In truth, I’d known it pretty early on, and I’d deluded myself into thinking that it would be okay. That I’d grow to feel what I needed to feel for him. But there was another part of me that knew that was horse shite. If I was going to feel it, I’d have felt it straight out of the gate. I knew from previous experience that was how I worked. And that wasn’t what I’d had with Brodie. I’d let our relationship go on way too long because I’d been lonely. It felt like everyone around me was falling in love, getting married, having kids. Not that I was ready for all those things, but I wanted someone to share a life with, and I’d thought Brodie could grow to become that person.

Instead, I’d hurt him by not acknowledging the truth, even to myself.

“Brodie, I am sorry. I should’ve made the call a lot sooner than I did. I didn’t set out to lead you on. But let me be as transparent and clear as I possibly can to save you from further grief: we are not getting back together.”

“But if you’ll just give us another chance, I?—”

In that moment, Ross stepped back out front. God love him. “I’ve got your order here.”

Desperate, I turned back toward him. “Thank you so much. These will be perfect.”

I felt Brodie’s gaze on me as I finished paying for the food, but he said nothing. Feeling ten kinds of awkward, I grabbed the bag and dared to meet his eyes. “I have to get back to work. Take care, Brodie.”

Without waiting for a reply, I rushed back outside into the rain.

He didn’t follow me this time, and I counted that as a win. Maybe this would be the end of it. Maybe he’d finally listen. I hoped so, because I was so over having to tiptoe around male feelings.

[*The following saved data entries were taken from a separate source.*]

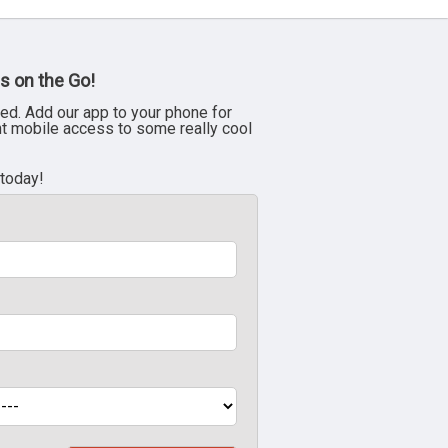
s on the Go!
ed. Add our app to your phone for
nt mobile access to some really cool
 today!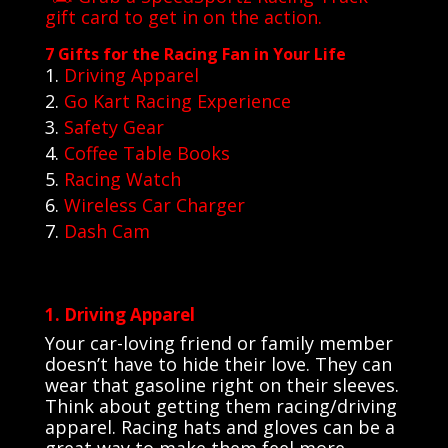
gift card to get in on the action.
7 Gifts for the Racing Fan in Your Life
Driving Apparel
Go Kart Racing Experience
Safety Gear
Coffee Table Books
Racing Watch
Wireless Car Charger
Dash Cam
1. Driving Apparel
Your car-loving friend or family member
doesn’t have to hide their love. They can
wear that gasoline right on their sleeves.
Think about getting them racing/driving
apparel. Racing hats and gloves can be a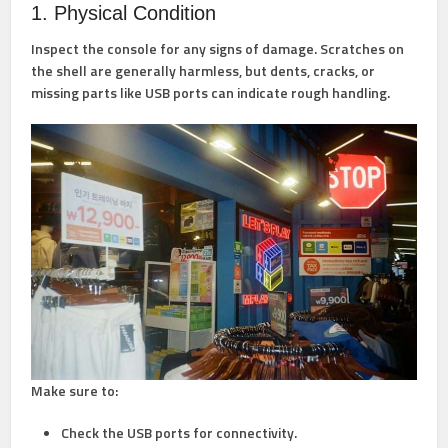
1. Physical Condition
Inspect the console for any signs of damage. Scratches on
the shell are generally harmless, but dents, cracks, or
missing parts like USB ports can indicate rough handling.
Make sure to:
Check the USB ports for connectivity.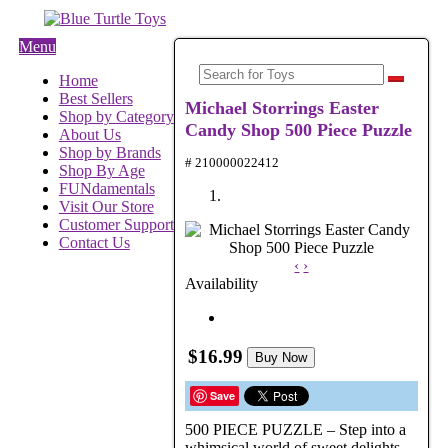
Menu
Home
Best Sellers
Michael Storrings Easter
Shop by Category
Candy Shop 500 Piece Puzzle
About Us
Shop by Brands
# 210000022412
Shop By Age
FUNdamentals
Visit Our Store
Customer Support
Contact Us
‹
›
Availability
$16.99
Buy Now
Save
500 PIECE PUZZLE – Step into a
whimsical world of sweet delights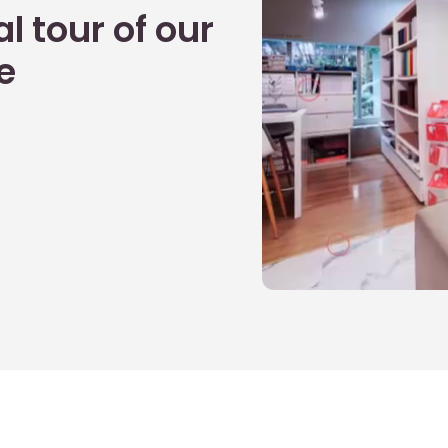
l tour of our
e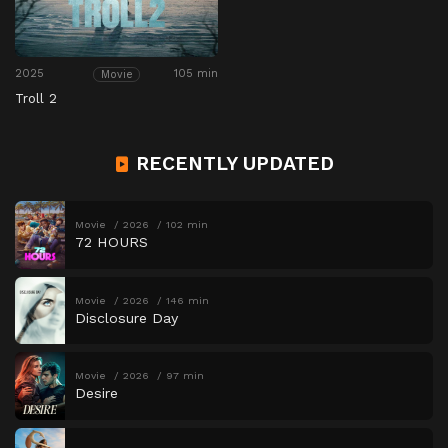
2025
105 min
Movie
Troll 2
RECENTLY UPDATED
Movie
2026
102 min
72 HOURS
Movie
2026
146 min
Disclosure Day
Movie
2026
97 min
Desire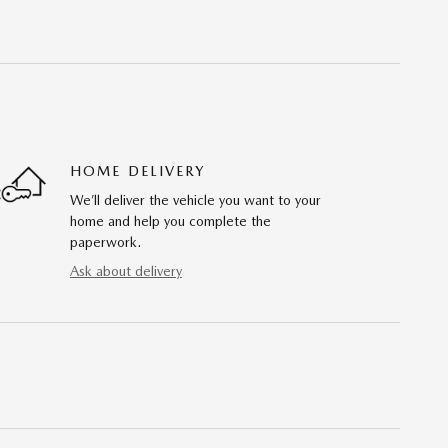
HOME DELIVERY
We’ll deliver the vehicle you want to your
home and help you complete the
paperwork.
Ask about delivery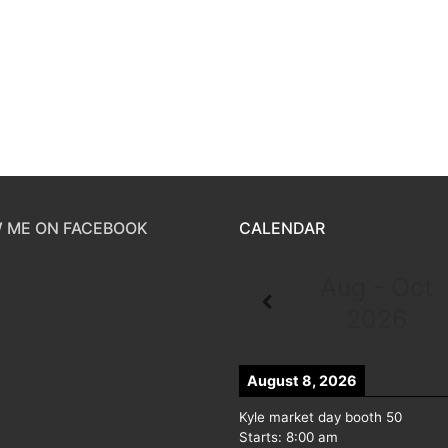
 ME ON FACEBOOK
CALENDAR
Aug - Oct
2026
August 8, 2026
Kyle market day booth 50
Starts:
8:00 am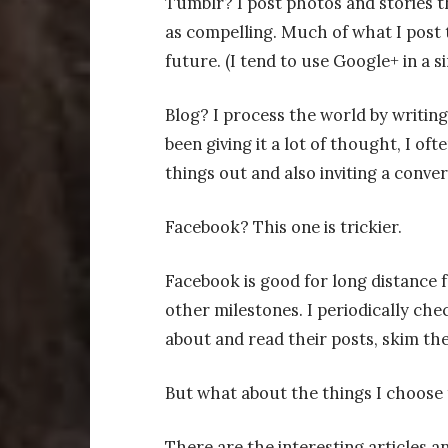
Tumblr? I post photos and stories th
as compelling. Much of what I post t
future. (I tend to use Google+ in a si
Blog? I process the world by writin
been giving it a lot of thought, I oft
things out and also inviting a conver
Facebook? This one is trickier.
Facebook is good for long distance f
other milestones. I periodically chec
about and read their posts, skim the
But what about the things I choose 
There are the interesting articles and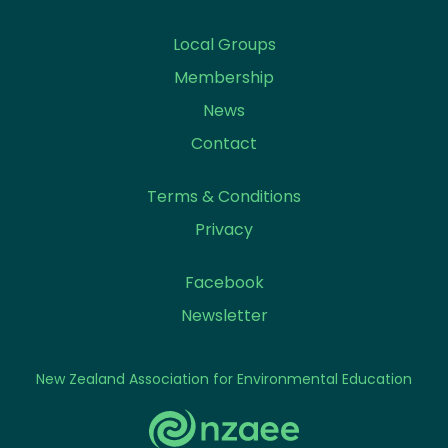
Local Groups
Membership
News
Contact
Terms & Conditions
Privacy
Facebook
Newsletter
New Zealand Association for Environmental Education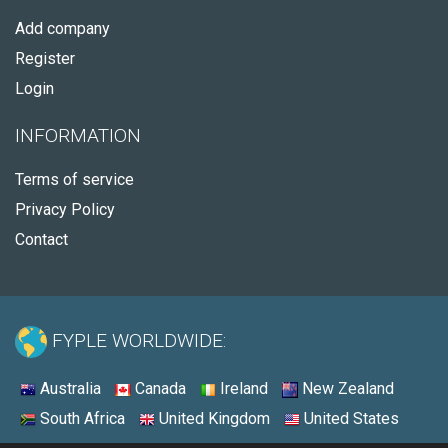
Add company
Register
Login
INFORMATION
Terms of service
Privacy Policy
Contact
FYPLE WORLDWIDE:
Australia
Canada
Ireland
New Zealand
South Africa
United Kingdom
United States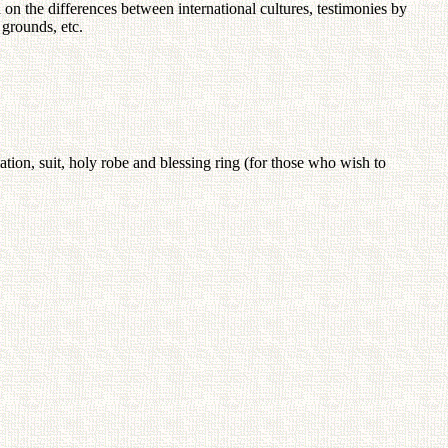
on the differences between international cultures, testimonies by
 grounds, etc.
cation, suit, holy robe and blessing ring (for those who wish to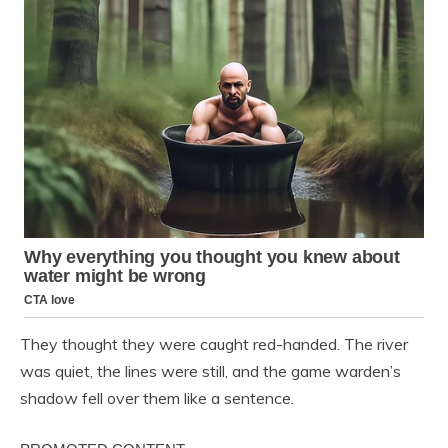
They thought they were caught red-handed. The river
was quiet, the lines were still, and the game warden’s
shadow fell over them like a sentence.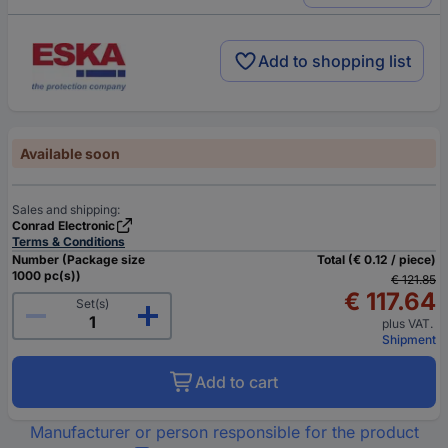
Add to shopping list
Available soon
Sales and shipping:
Conrad Electronic
Terms & Conditions
Number (Package size
Total (€ 0.12 / piece)
1000 pc(s))
€ 121.85
€ 117.64
Set(s)
plus VAT.
Shipment
Add to cart
Manufacturer or person responsible for the product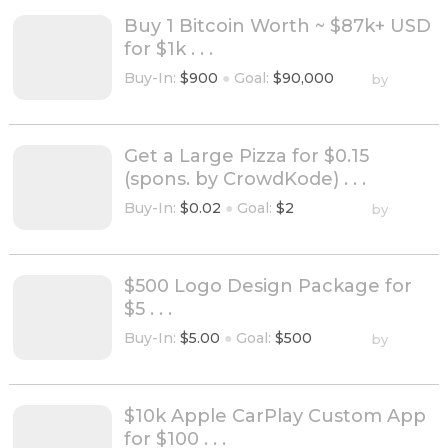
Buy 1 Bitcoin Worth ~ $87k+ USD
for $1k . . .
Buy-In:
$900
●
Goal:
$90,000
by
Get a Large Pizza for $0.15
(spons. by CrowdKode) . . .
Buy-In:
$0.02
●
Goal:
$2
by
$500 Logo Design Package for
$5 . . .
Buy-In:
$5.00
●
Goal:
$500
by
$10k Apple CarPlay Custom App
for $100 . . .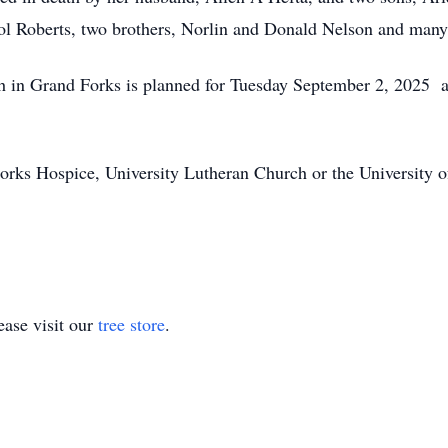
ol Roberts, two brothers, Norlin and Donald Nelson and many 
h in Grand Forks is planned for Tuesday September 2, 2025 a
orks Hospice, University Lutheran Church or the University 
ase visit our
tree store
.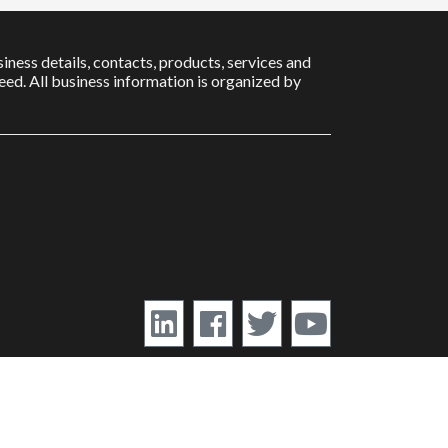
iness details, contacts, products, services and
ed. All business information is organized by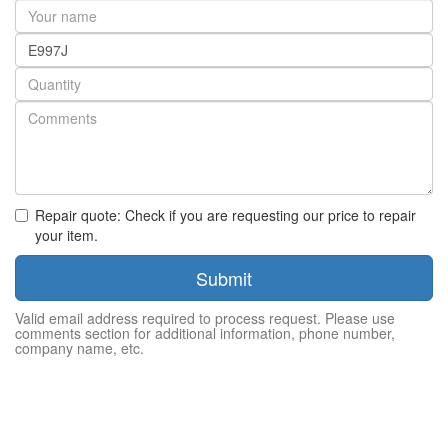
Your
name
Part
number
Quantity
Repair quote: Check if you are requesting our price to repair
your item.
Submit
Valid email address required to process request. Please use
comments section for additional information, phone number,
company name, etc.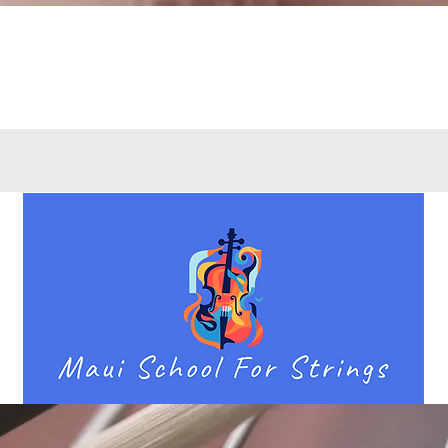
Quick View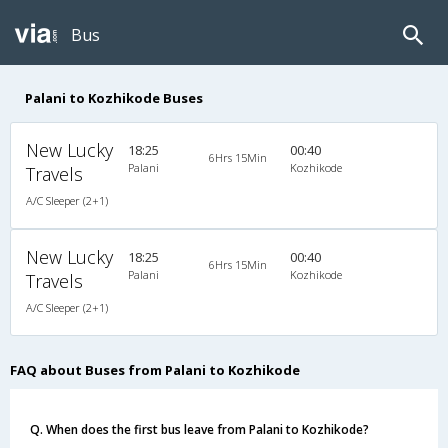
Bus
Palani to Kozhikode Buses
New Lucky
18:25
00:40
6Hrs 15Min
Palani
Kozhikode
Travels
A/C Sleeper (2+1)
New Lucky
18:25
00:40
6Hrs 15Min
Palani
Kozhikode
Travels
A/C Sleeper (2+1)
FAQ about Buses from Palani to Kozhikode
Q. When does the first bus leave from Palani to Kozhikode?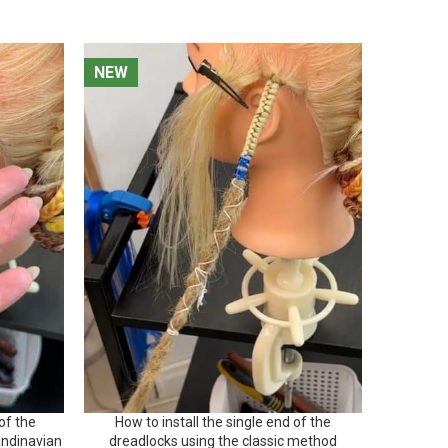
NEW
NEW
NEW
NEW
of the
How to install the single end of the
How to ma
andinavian
dreadlocks using the classic method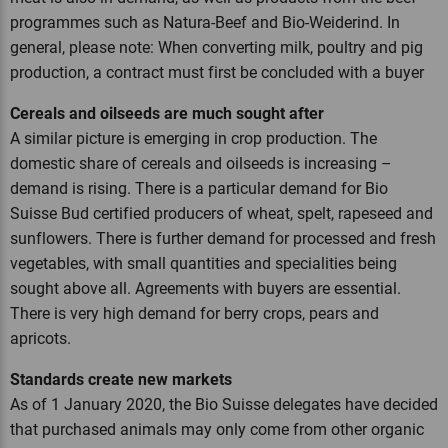
programmes such as Natura-Beef and Bio-Weiderind. In
general, please note: When converting milk, poultry and pig
production, a contract must first be concluded with a buyer
Cereals and oilseeds are much sought after
A similar picture is emerging in crop production. The
domestic share of cereals and oilseeds is increasing –
demand is rising. There is a particular demand for Bio
Suisse Bud certified producers of wheat, spelt, rapeseed and
sunflowers. There is further demand for processed and fresh
vegetables, with small quantities and specialities being
sought above all. Agreements with buyers are essential.
There is very high demand for berry crops, pears and
apricots.
Standards create new markets
As of 1 January 2020, the Bio Suisse delegates have decided
that purchased animals may only come from other organic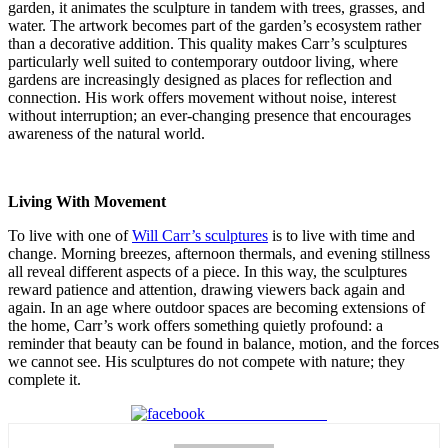
garden, it animates the sculpture in tandem with trees, grasses, and
water. The artwork becomes part of the garden’s ecosystem rather
than a decorative addition. This quality makes Carr’s sculptures
particularly well suited to contemporary outdoor living, where
gardens are increasingly designed as places for reflection and
connection. His work offers movement without noise, interest
without interruption; an ever-changing presence that encourages
awareness of the natural world.
Living With Movement
To live with one of
Will Carr’s sculptures
is to live with time and
change. Morning breezes, afternoon thermals, and evening stillness
all reveal different aspects of a piece. In this way, the sculptures
reward patience and attention, drawing viewers back again and
again. In an age where outdoor spaces are becoming extensions of
the home, Carr’s work offers something quietly profound: a
reminder that beauty can be found in balance, motion, and the forces
we cannot see. His sculptures do not compete with nature; they
complete it.
Share on Facebook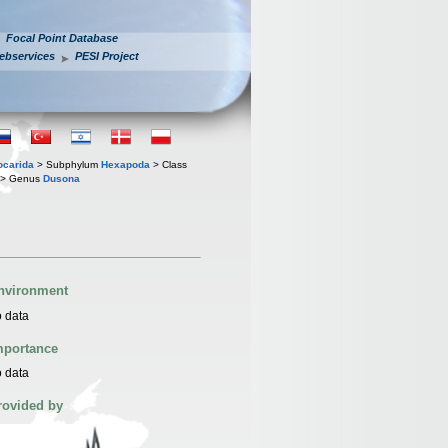
Focal Point Database
ebservices
PESI Project
iocarida
> Subphylum
Hexapoda
> Class
> Genus
Dusona
nvironment
 data
mportance
 data
rovided by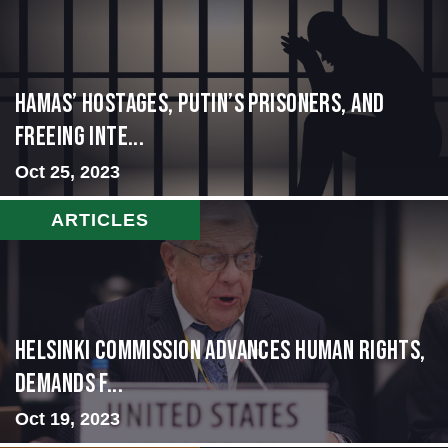
Hamas’ Hostages, Putin’s Prisoners, and
Freeing Inte...
Oct 25, 2023
ARTICLES
Helsinki Commission Advances Human Rights,
Demands f...
Oct 19, 2023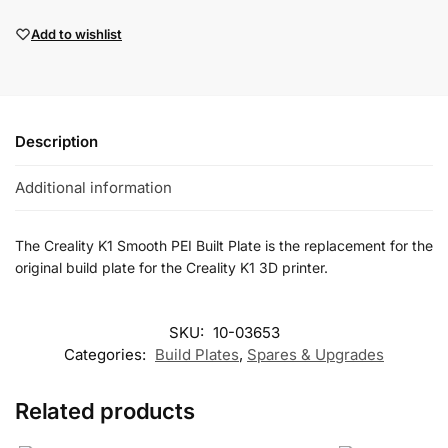
Add to wishlist
Description
Additional information
The Creality K1 Smooth PEI Built Plate is the replacement for the
original build plate for the Creality K1 3D printer.
SKU:
10-03653
Categories:
Build Plates
,
Spares & Upgrades
Related products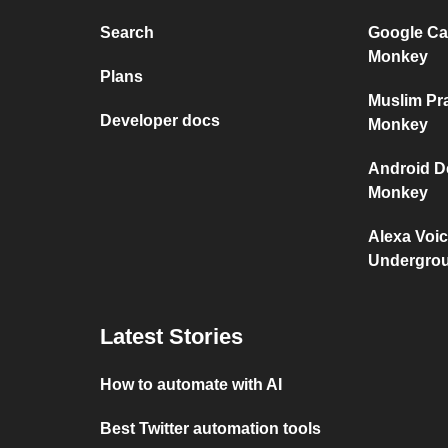
Search
Google Ca
Monkey
Plans
Muslim Pr
Developer docs
Monkey
Android D
Monkey
Alexa Voi
Undergro
Latest Stories
How to automate with AI
Best Twitter automation tools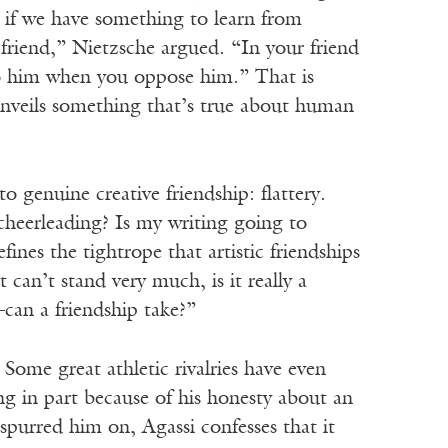
r if we have something to learn from
friend,” Nietzsche argued. “In your friend
to him when you oppose him.” That is
it unveils something that’s true about human
to genuine creative friendship: flattery.
cheerleading? Is my writing going to
nes the tightrope that artistic friendships
can’t stand very much, is it really a
—can a friendship take?”
Some great athletic rivalries have even
ing in part because of his honesty about an
spurred him on, Agassi confesses that it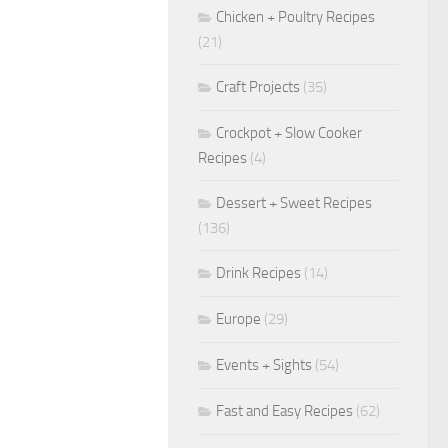
Chicken + Poultry Recipes
(21)
Craft Projects
(35)
Crockpot + Slow Cooker
Recipes
(4)
Dessert + Sweet Recipes
(136)
Drink Recipes
(14)
Europe
(29)
Events + Sights
(54)
Fast and Easy Recipes
(62)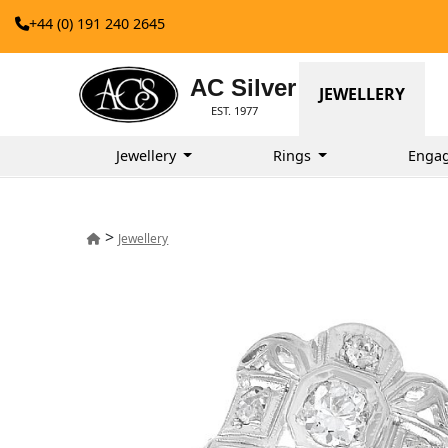
+44 (0) 191 240 2645
AC Silver
JEWELLERY
EST. 1977
Jewellery
Rings
Enga
>
Jewellery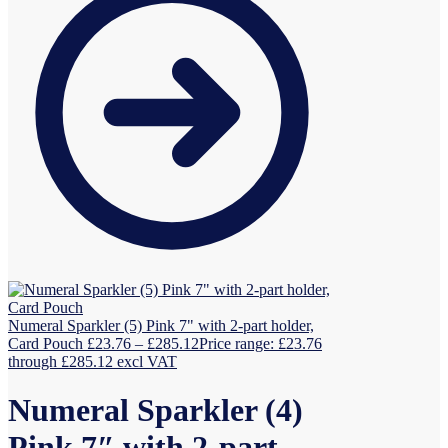
Numeral Sparkler (5) Pink 7" with 2-part holder,
Card Pouch
£
23.76
–
£
285.12
Price range: £23.76
through £285.12
excl VAT
Numeral Sparkler (4)
Pink 7″ with 2-part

As I slid behind the wheel of my car, I wondered briefly about what might have been if things had actually worked out with the man I’d felt that instant flash of connection with all those years ago. Where would I be now?

Before my mind could even conjure his face, I shook my head. What use was it wondering? My instincts couldn’t be trusted because what I’d believed was a mutual connection had turned out to be nothing more than a one-night stand with a man who’d made promises, then ghosted me.

With him and Brodie in my past, it was fair to say my personal radar was broken, and I ought to resign myself to staying single for a while.